- Task details -
If a line in the listing below holds the word "hukuman", it counts toward the total; report that total alone.

- Entries provided -
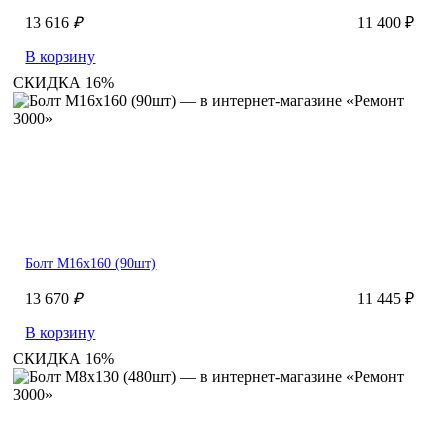
13 616
₽
11 400 ₽
В корзину
СКИДКА 16%
Болт М16х160 (90шт)
13 670
₽
11 445 ₽
В корзину
СКИДКА 16%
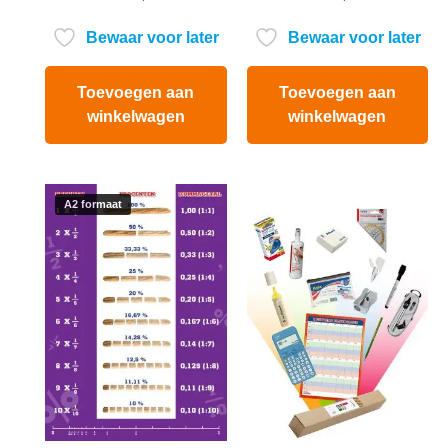
uit 5
uit
5
Bewaar voor later
Bewaar voor later
Toevoegen aan
Toevoegen aan
winkelwagen
winkelwagen
A2 formaat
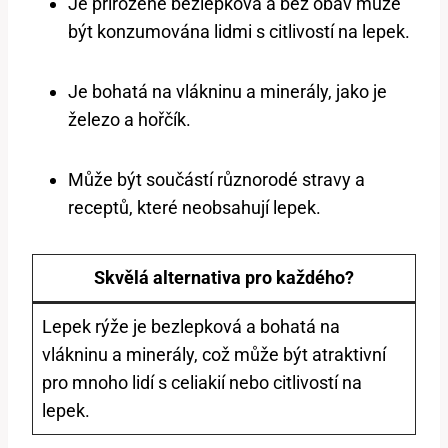
Je přirozeně bezlepková a bez obav může
být konzumována lidmi s citlivostí na lepek.
Je bohatá na vlákninu a minerály, jako je
železo a hořčík.
Může být součástí různorodé stravy a
receptů, které neobsahují lepek.
Skvělá alternativa pro každého?
Lepek rýže je bezlepková a bohatá na
vlákninu a minerály, což může být atraktivní
pro mnoho lidí s celiakií nebo citlivostí na
lepek.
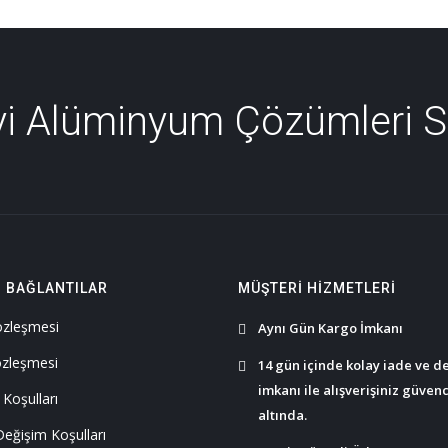
İyi Alüminyum Çözümleri 
I BAĞLANTILAR
MÜŞTERI HIZMETLERI
Sözleşmesi
Aynı Gün Kargo İmkanı
özleşmesi
14 gün içinde kolay iade ve d
imkanı ile alışverişiniz güven
 Koşulları
altında.
Değişim Koşulları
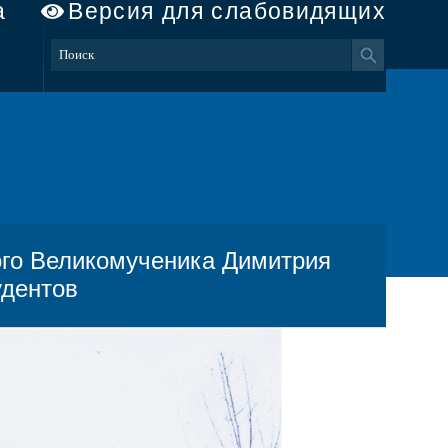
а
Версия для слабовидящих
го Великомученика Димитрия
удентов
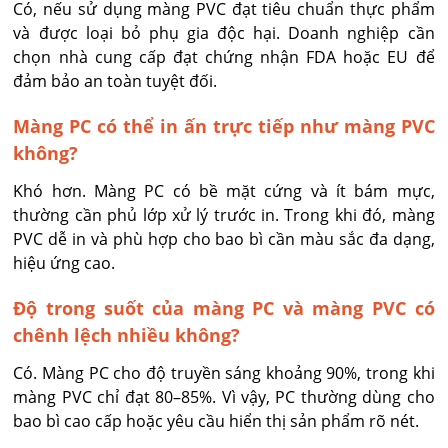
Có, nếu sử dụng màng PVC đạt tiêu chuẩn thực phẩm 
và được loại bỏ phụ gia độc hại. Doanh nghiệp cần 
chọn nhà cung cấp đạt chứng nhận FDA hoặc EU để 
đảm bảo an toàn tuyệt đối.
Màng PC có thể in ấn trực tiếp như màng PVC
không?
Khó hơn. Màng PC có bề mặt cứng và ít bám mực, 
thường cần phủ lớp xử lý trước in. Trong khi đó, màng 
PVC dễ in và phù hợp cho bao bì cần màu sắc đa dạng, 
hiệu ứng cao.
Độ trong suốt của màng PC và màng PVC có
chênh lệch nhiều không?
Có. Màng PC cho độ truyền sáng khoảng 90%, trong khi 
màng PVC chỉ đạt 80–85%. Vì vậy, PC thường dùng cho 
bao bì cao cấp hoặc yêu cầu hiển thị sản phẩm rõ nét.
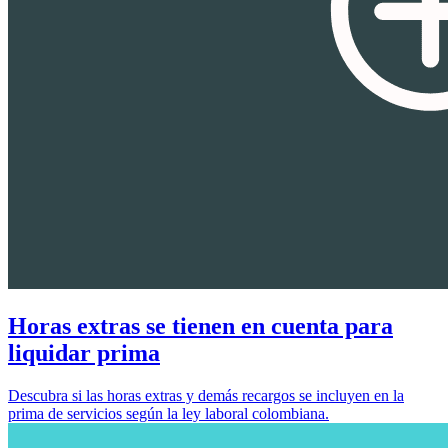
Horas extras se tienen en cuenta para
liquidar prima
Descubra si las horas extras y demás recargos se incluyen en la
prima de servicios según la ley laboral colombiana.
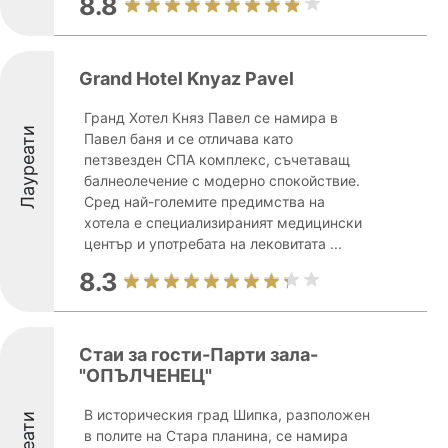
8.8
Grand Hotel Knyaz Pavel
Гранд Хотел Княз Павел се намира в
Лауреати
Павел баня и се отличава като
петзвезден СПА комплекс, съчетаващ
балнеолечение с модерно спокойствие.
Сред най-големите предимства на
хотела е специализираният медицински
център и употребата на лековитата ...
8.3
Стаи за гости-Парти зала-
"ОПЪЛЧЕНЕЦ"
В историческия град Шипка, разположен
в полите на Стара планина, се намира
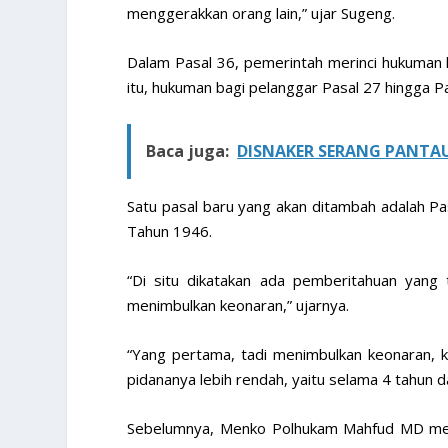
menggerakkan orang lain,” ujar Sugeng.
Dalam Pasal 36, pemerintah merinci hukuman h
itu, hukuman bagi pelanggar Pasal 27 hingga Pas
Baca juga:
DISNAKER SERANG PANTA
Satu pasal baru yang akan ditambah adalah Pa
Tahun 1946.
“Di situ dikatakan ada pemberitahuan yang t
menimbulkan keonaran,” ujarnya.
“Yang pertama, tadi menimbulkan keonaran, 
pidananya lebih rendah, yaitu selama 4 tahun 
Sebelumnya, Menko Polhukam Mahfud MD me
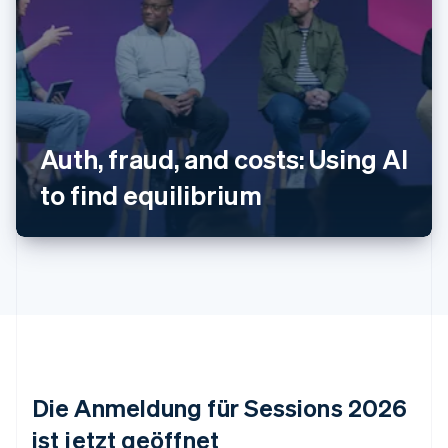
Australien
Auth, fraud, and costs: Using AI
English
Belgien
to find equilibrium
Nederlands
Français
Deutsch
English
Brasilien
Português
English
Bulgarien
English
Dänemark
English
Deutschland
Deutsch
English
Estland
Die Anmeldung für Sessions 2026
English
Festlandchina
ist jetzt geöffnet
简体中文
English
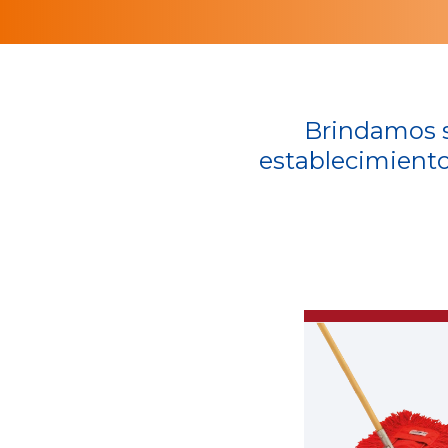
Brindamos so
establecimiento
ridad y Confort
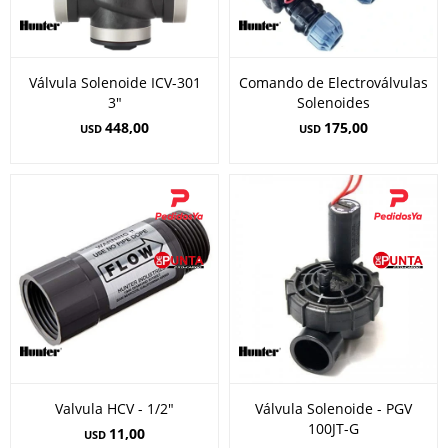
Válvula Solenoide ICV-301
Comando de Electroválvulas
3"
Solenoides
448,00
175,00
USD
USD
Valvula HCV - 1/2"
Válvula Solenoide - PGV
100JT-G
11,00
USD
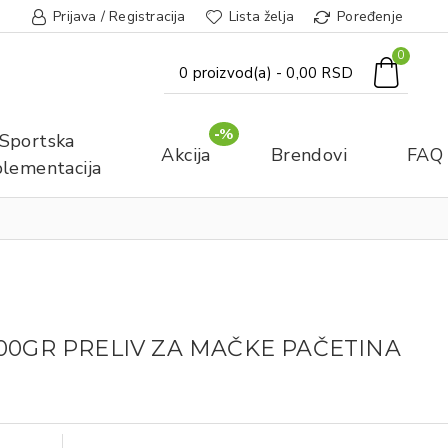
Prijava / Registracija
Lista želja
Poređenje
0
0 proizvod(a) - 0,00 RSD
-%
Sportska
Akcija
Brendovi
FAQ
lementacija
00GR PRELIV ZA MAČKE PAČETINA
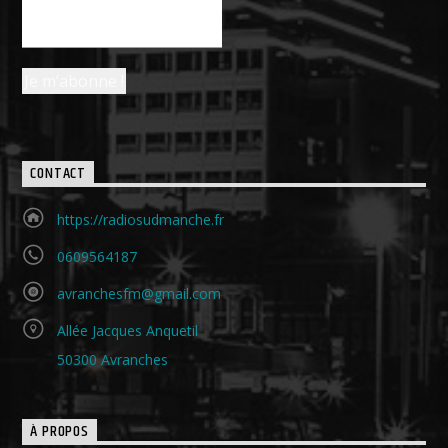
CONTACT
https://radiosudmanche.fr
0609564187
avranchesfm@gmail.com
Allée Jacques Anquetil
50300 Avranches
À PROPOS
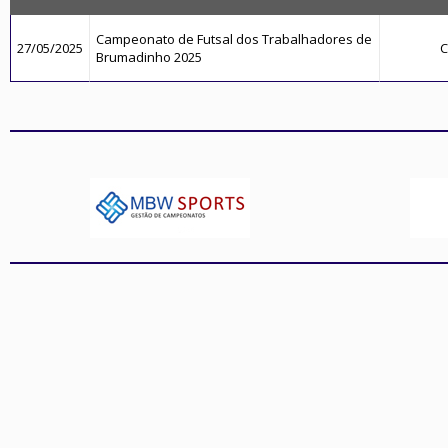
Campeonato de Futsal dos Trabalhadores de
27/05/2025
C
Brumadinho 2025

- Expected answer -
2